A melatonina tem efeitos estimulantes no sistema imunológico e a sua queda no envelhecimento deve contribuir para o enfraquecimento imunológico. Melatonina tem efeitos anti-câncer notáveis, particularmente em relação a câncer mamário e hepático.

Finalmente a melatonina é um antioxidante poderoso e com uma ação diversificada. Como resultado a queda de melatonina nos velhos poderia contribuir para progressão de uma variedades de moléstias ligadas a radicais livres e para o próprio envelhecimento. Por exemplo melatonina pode ser útil no tratatamento de pacientes com doença de Alzheimer, Parkinson, e outras condições neuro degenerativas.
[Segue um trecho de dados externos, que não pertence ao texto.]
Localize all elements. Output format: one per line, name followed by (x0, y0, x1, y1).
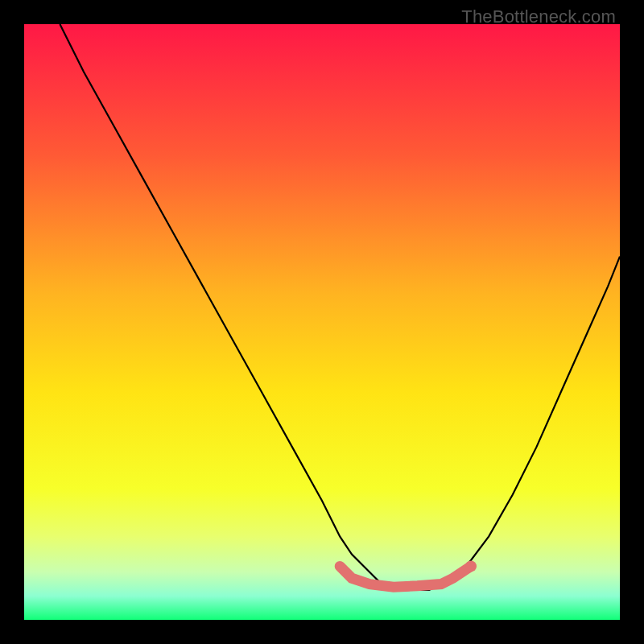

Melatonina poderia prevenir depósitos de beta amiloide. A melatonina é um antioxidante que atravessa a barreira hemo liquorica.

Progesterona? O Hormônio Esquecido no Homem?
M. Oettel, Alemanha

Não há diferenças quantitativas na secreção da progesterona e níveis séricos de progesterona entre homens e mulheres fora da fase lútea Não há diferença de progesterona no envelhecimento masculino e feminino, e não há queda.

Progesterona influencia capacitação do esperma e biossíntese de testosterona pelas células de Leydig. Outros efeitos da progesterona em homens incluem aqueles sobre o sistema imunológico, no sistema nervoso central incluindo comportamento e sono, e seus efeitos anabólicos no osso e músculos esqueléticos. A detecção de receptores de progesterona tem um alto valor diagnóstico em patologia prostática. No clássico alvo feminino da testosterona , o endometrio, todas as antiprogestinas atuam no sentido de uma relação linear entre agonismo e antagonismo. Em contraste a isto a modulação da progesterona em alvos tipicamente masculinos (esperma, próstata células de Leydig) é correlacionado com uma grande variabilidade farmacodinâmica.

A razão disso é que em homens os efeitos da progesterona são mediadas não-genomicamente com diferentes modos de ação da biologia molecular. A modulação seletiva das ações da progesterona no homem requer abordagens endócrino-farmacológicas completamente novas.